Gwalia Deserta XV
As a teenager I loved one of the Byrds hit songs, The Bells of Rhymney. It spoke to me of my family history and life in the South Wales valleys. The lyrics were a poem written by miner turned poet Idris Davies and reached a wider audience when they were put to music by American folk singer Pete Seeger. The rest is sort of history, for anyone around at that time who knows the Byrds music.
The photo is a view looking back across Rhymney from the mountain road across to Tredegar. This may become a little thread if I can put together some photos from the other places mentioned in the song. In the days when I travelled across the mountain road with Mam to visit her family in Garden City the hills were black; mountains of coal waste vomited from conveyors working twenty four hours a day as the black gold was ripped from the guts of the earth below.
Even in my youth Rhymney had already seen its peak as an industrial town, but I knew nothing of that at the time. Like today, I visited family in the area from an early age - but there were more of them that I knew then. Today I visited cousin C to catch up on just about everything that's been going on in our lives. Although I have plenty of cousins in the area, it's been so long since I've seen many of them that I wouldn't recognise them if I met them in the street.
C and I keep in contact as often as we can, with a connection that seems to arise from something more than just shared family. There's an affinity with the place, the sense of history and connectedness to the landscape that shaped our destinies in an age before computers, instant communication and the global market.

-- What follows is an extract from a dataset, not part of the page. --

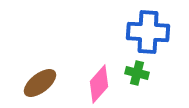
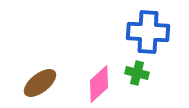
pink diamond: rotated 6 degrees clockwise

At some point we all have to negotiate challenging circumstances, as did miner turned poet Idris Davies, to find a new equilibrium if we are to survive. There's something for me still when I visit Rhymney, even though I've never lived there. I am connected with the place through maternal bonds and affection for family who've lived here and cared for me when I was younger. The landscape sometimes struggles to recover its sense of balance from the depredations of generations, but I know that we are only like the passing shadows of clouds on the hills in the scale of things.